__WHAT TO PRODUCE__:
The answer is the full set of records below, transcribed exactly.

[[ DATA TO PROCESS, beginning ]]

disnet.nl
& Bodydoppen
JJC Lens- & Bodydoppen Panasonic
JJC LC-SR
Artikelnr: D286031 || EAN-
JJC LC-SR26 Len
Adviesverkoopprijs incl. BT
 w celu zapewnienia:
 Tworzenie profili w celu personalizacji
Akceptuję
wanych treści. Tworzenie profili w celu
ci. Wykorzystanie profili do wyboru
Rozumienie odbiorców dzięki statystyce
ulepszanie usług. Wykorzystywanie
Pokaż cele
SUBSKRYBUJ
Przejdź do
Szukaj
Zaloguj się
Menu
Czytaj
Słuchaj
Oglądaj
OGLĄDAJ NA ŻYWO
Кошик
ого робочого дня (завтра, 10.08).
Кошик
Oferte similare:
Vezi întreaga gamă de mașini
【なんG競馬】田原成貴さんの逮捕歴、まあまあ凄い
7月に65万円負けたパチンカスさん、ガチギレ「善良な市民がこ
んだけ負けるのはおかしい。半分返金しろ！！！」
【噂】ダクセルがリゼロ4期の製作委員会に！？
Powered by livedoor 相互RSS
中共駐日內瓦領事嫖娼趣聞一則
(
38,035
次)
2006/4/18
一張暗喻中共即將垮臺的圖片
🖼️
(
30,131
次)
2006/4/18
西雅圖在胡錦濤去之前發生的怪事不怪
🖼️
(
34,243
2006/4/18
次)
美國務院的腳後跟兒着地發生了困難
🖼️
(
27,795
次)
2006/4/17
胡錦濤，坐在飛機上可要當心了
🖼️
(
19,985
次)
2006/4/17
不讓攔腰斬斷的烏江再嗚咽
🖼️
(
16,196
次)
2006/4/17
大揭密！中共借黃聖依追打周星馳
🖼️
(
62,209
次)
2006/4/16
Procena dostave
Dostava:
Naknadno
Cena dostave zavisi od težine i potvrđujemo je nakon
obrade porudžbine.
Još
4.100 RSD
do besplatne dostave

[[ DATA TO PROCESS, end ]]

__ANSWER BOX__:
disnet.nl
& Bodydoppen
JJC Lens- & Bodydoppen Panasonic
JJC LC-SR
Artikelnr: D286031 || EAN-
JJC LC-SR26 Len
Adviesverkoopprijs incl. BT
 w celu zapewnienia:
 Tworzenie profili w celu personalizacji
Akceptuję
wanych treści. Tworzenie profili w celu
ci. Wykorzystanie profili do wyboru
Rozumienie odbiorców dzięki statystyce
ulepszanie usług. Wykorzystywanie
Pokaż cele
SUBSKRYBUJ
Przejdź do
Szukaj
Zaloguj się
Menu
Czytaj
Słuchaj
Oglądaj
OGLĄDAJ NA ŻYWO
Кошик
ого робочого дня (завтра, 10.08).
Кошик
Oferte similare:
Vezi întreaga gamă de mașini
【なんG競馬】田原成貴さんの逮捕歴、まあまあ凄い
7月に65万円負けたパチンカスさん、ガチギレ「善良な市民がこ
んだけ負けるのはおかしい。半分返金しろ！！！」
【噂】ダクセルがリゼロ4期の製作委員会に！？
Powered by livedoor 相互RSS
中共駐日內瓦領事嫖娼趣聞一則
(
38,035
次)
2006/4/18
一張暗喻中共即將垮臺的圖片
🖼️
(
30,131
次)
2006/4/18
西雅圖在胡錦濤去之前發生的怪事不怪
🖼️
(
34,243
2006/4/18
次)
美國務院的腳後跟兒着地發生了困難
🖼️
(
27,795
次)
2006/4/17
胡錦濤，坐在飛機上可要當心了
🖼️
(
19,985
次)
2006/4/17
不讓攔腰斬斷的烏江再嗚咽
🖼️
(
16,196
次)
2006/4/17
大揭密！中共借黃聖依追打周星馳
🖼️
(
62,209
次)
2006/4/16
Procena dostave
Dostava:
Naknadno
Cena dostave zavisi od težine i potvrđujemo je nakon
obrade porudžbine.
Još
4.100 RSD
do besplatne dostave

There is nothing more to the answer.